There is a lot of RAM and it's bank-switched
into some 64k windows so it takes a lot of
time to test, about 60 seconds.
This is in a module, therefore inside the kernel.
When it is invoked via an ioctl() call, the
kernel is frozen for the whole test-time. The
test procedure does not use any spin-locks nor
does it even use any semaphores. It just does a
bunch of read/write operations over the PCI/Bus.
I thought that I could enable the preemptible-
kernel option and the machine would then respond
normally. Not so. Even with 4 CPUs, when one
ioctl() is busy in the kernel, nothing else
happens until its done. Even keyboard activity
is gone, no Caps Lock and no Num Lock, no `ping`
response over the network. However, the machine
comes back to life when the memory-test is done.

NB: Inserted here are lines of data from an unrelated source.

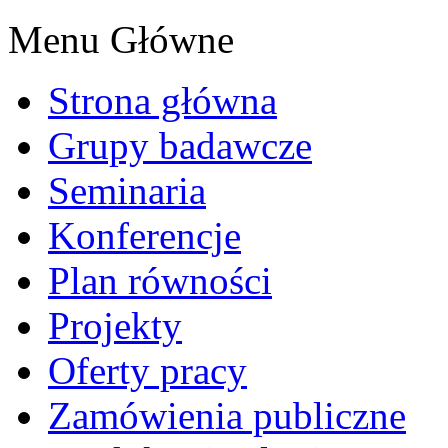
Menu Główne
Strona główna
Grupy badawcze
Seminaria
Konferencje
Plan równości
Projekty
Oferty pracy
Zamówienia publiczne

This is kernel version 2.6.9. Is it possible that
somebody left on the BKL when calling a module
ioctl() on this version? If not, what do I do
to be able to execute a time-consuming procedure
from inside the kernel? Do I break it up into
sections and execute schedule() periodically
(temporary work-around --works)??
Cheers,
Dick Johnson
Penguin : Linux version 2.6.9 on an i686 machine (5537.79 BogoMips).

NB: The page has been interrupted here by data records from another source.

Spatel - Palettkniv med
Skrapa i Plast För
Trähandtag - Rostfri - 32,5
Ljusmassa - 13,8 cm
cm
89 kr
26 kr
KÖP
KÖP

Notice : All mail here is now cached for review by John Ashcroft.
98.36% of all statistics are fiction.
-----BEGIN PGP SIGNED MESSAGE-----
Hash: SHA1
linux-os wrote:
>
> I have a memory-test procedure that tests
> memory on a board, accessed via the PCI bus.
> There is a lot of RAM and it's bank-switched
> into some 64k windows so it takes a lot of
> time to test, about 60 seconds.
>
> This is in a module, therefore inside the kernel.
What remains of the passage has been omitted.